Ozone and methane, for example, are a combination that suggest life. Hypothetically, if an alien astronomer looked at Earth with an infrared telescope like the JWST, its best bet for knowing we were here would be detecting ozone and methane in Earth’s atmosphere in addition to habitability signs of water and carbon dioxide.
“Oxygenic photosynthesis uses carbon dioxide, water, and light from the Sun to make the oxygen we breathe. Ozone comes from oxygen; so detecting either would be interesting, and methane is produced in quantities 100 times more by life than by geology.”
Up to this point, we’ve established that the JWST has the right technology and protection for looking at the oldest stars and galaxies in the Universe and that it will also look at some exoplanets, or planets in other star systems. Knowing what to look for that may indicate microbial life in distant regions of the Universe, theorists like Dr. Rugheimer have built models to help observers determine how to look at exoplanets and gather data about their atmospheres.
With all this information, it seems that just one question remains: Where should the JWST look?
In February 2020, NASA announced that the JWST will “seek atmospheres around potentially habitable exoplanets” in the TRAPPIST-1 system, a star system consisting of seven exoplanets 39 light years away that was discovered in 2017. According to Dr. Rugheimer, three of those planets are in the “habitable zone.” NASA defines the habitable zone as “the right orbital distance to be warm enough for liquid water to exist on their surfaces.”
TRAPPIST-1 is a red dwarf star often described as “ultra-cool” in temperature. Dr. Rugheimer had more information on its three potentially habitable planets.

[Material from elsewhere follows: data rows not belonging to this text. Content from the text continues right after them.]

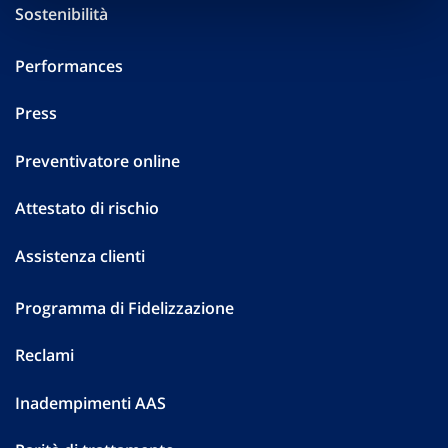
Sostenibilità
Performances
Press
Preventivatore online
Attestato di rischio
Assistenza clienti
Programma di Fidelizzazione
Reclami
Inadempimenti AAS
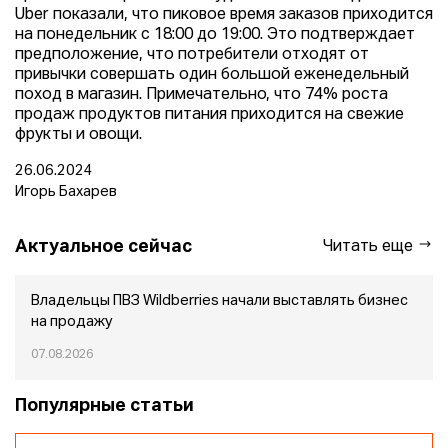
Uber показали, что пиковое время заказов приходится
на понедельник с 18:00 до 19:00. Это подтверждает
предположение, что потребители отходят от
привычки совершать один большой еженедельный
поход в магазин. Примечательно, что 74% роста
продаж продуктов питания приходится на свежие
фрукты и овощи.
26.06.2024
Игорь Бахарев
Актуальное сейчас
Читать еще
Владельцы ПВЗ Wildberries начали выставлять бизнес
на продажу
07.08.2026
Популярные статьи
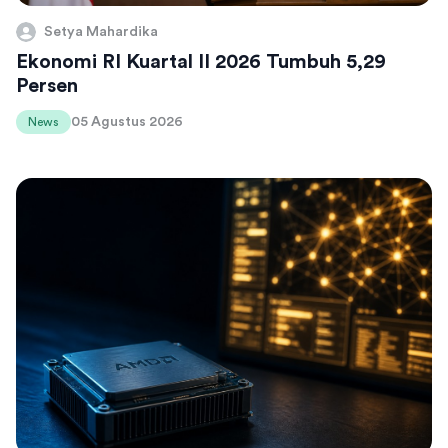
Setya Mahardika
Ekonomi RI Kuartal II 2026 Tumbuh 5,29
Persen
05 Agustus 2026
News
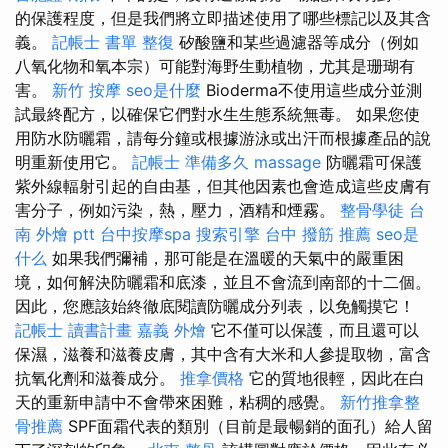
的保護程度，但是我們將立即描述使用了哪些標記以及其含
義。
記帳士 書單
整復
矽酸鹽和某些過濾器等成分（例如
八氧化物和氧本宗）可能對海野生動植物，尤其是珊瑚有
害。
新竹 按摩
seo是什麼
Bioderma不使用這些成分並測
試最終配方，以確保它們對水生生態系統無毒。 如果您使
用防水防曬霜，請每分鐘或根據游泳或出汗而根據產品的說
明重新使用它。
記帳士 準備多久
massage
防曬霜可保護
紫外線輻射引起的自由基，但其他因素也會造成這些皮膚有
害分子，例如污染，熱，壓力，酒精和煙霧。
整骨學徒
台
南 外燴 ptt
台中按摩spa
搜索引擎
台中 撥筋 推薦
seo是
什么
如果我們彌補，那可能是在溫暖的天氣中的嚴重困
境，如何解決防曬霜和底漆，並且不會流到南部的十二個。
因此，您應該始終徹底閱讀防曬成分列表，以免觸摸它！
記帳士 讀書計畫
嘉義 外燴
它不僅可以保護，而且還可以
保濕，滋養和滋養皮膚，其中含有大米和人參提取物，富含
抗氧化劑和滋養成分。
推拿價格
它的質地很輕，因此在白
天的重新申請中不會帶來困難，粘稠的感覺。
新竹推拿整
骨推薦
SPF面霜代表的類別（目前是最暢銷的面孔）給人留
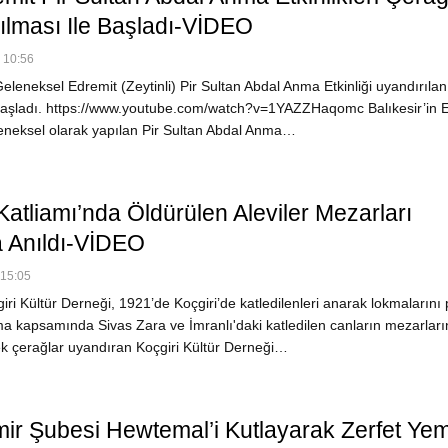
ılması Ile Başladı-VİDEO
- 10:56
leneksel Edremit (Zeytinli) Pir Sultan Abdal Anma Etkinliği uyandırılan
 başladı. https://www.youtube.com/watch?v=1YAZZHaqomc Balıkesir’in 
leneksel olarak yapılan Pir Sultan Abdal Anma…
Katliamı’nda Öldürülen Aleviler Mezarları
 Anıldı-VİDEO
 15:05
i Kültür Derneği, 1921’de Koçgiri’de katledilenleri anarak lokmalarını p
a kapsamında Sivas Zara ve İmranlı'daki katledilen canların mezarları
ek çerağlar uyandıran Koçgiri Kültür Derneği…
ir Şubesi Hewtemal’i Kutlayarak Zerfet Ye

“In fact, because the star is so small, and the planets are so close, if you were standing on the surface of one of the habitable planets, the other two in the night sky would be the size of our Moon,” Dr. Rugheimer said.
“So you would actually be able to see continents and oceans and whatnot on those planets, if they exist. Wouldn’t that be an amazing sight?”
In 30 days, the James Webb Space Telescope will reach its orbit of one million miles from Earth, also known as Lagrange 2, where it will unfold and begin operation. Until then, enthusiasts and scientists the world over are holding their collective breaths.